In mathematics, a Fourier series, named in honor of Joseph Fourier, is a representation of a periodic function as a sum of periodic functions of the form

$x\mapsto e^{inx},$
which are harmonics of a fundamental. Suppose f(x) is a complex-valued function of a real number, is periodic with period 2π, and is square integrable over the interval from 0 to 2π. Let

$\hat{f}(n)=\frac{1}{2\pi}\int_{-\pi}^\pi f(x)\,e^{-inx}\,dx.$

Then the Fourier series representation of f(x) is given by

$f(x)=\sum_{n=-\infty}^{\infty} \hat{f}(n)\,e^{inx} .$

Since

$e^{inx}=\cos(nx)+i\sin(nx)$
this is equivalent to representing f(x) as a infinite linear combination of functions of the form $\cos(nx)\quad{\rm and }\sin(nx)$, i.e.
$f(x) = \frac{1}{2}a_0 + \sum_{n=1}^\infty\left[a_n\cos(nx)+b_n\sin(n)\right], \quad{\rm where}$
$a_n = \frac{1}{\pi}\int_{-\pi}^\pi f(x)\cos(nx)dx\quad{\rm and} \quad{\rm }b_n = \frac{1}{\pi}\int_{-\pi}^\pi f(x)\sin(nx)dx$

Does this series actually converge to f(x)?
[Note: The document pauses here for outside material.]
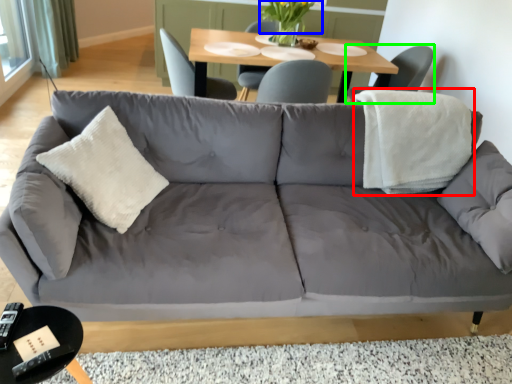 Question: Considering the real-world distances, which object is closest to blanket (highlighted by a red box)? flower (highlighted by a blue box) or chair (highlighted by a green box).

Choices:
 (A) flower
 (B) chair

Answer: (B)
A partial answer is that if f is square-integrable then

$\lim_{N\rightarrow\infty}\int_{-\pi}^\pi\left|f(x)-\sum_{n=-N}^{N} \hat{f}(n)\,e^{inx}\right|^2\,dx=0.$

That much was proved in the 19th century, as was the fact that if f is piecewise continuous[?] then the series converges at each point of continuity. Perhaps surprisingly, it was not shown until the 1960s that if f is quadratically integrable then the series converges for every value of x except those in some set of measure zero.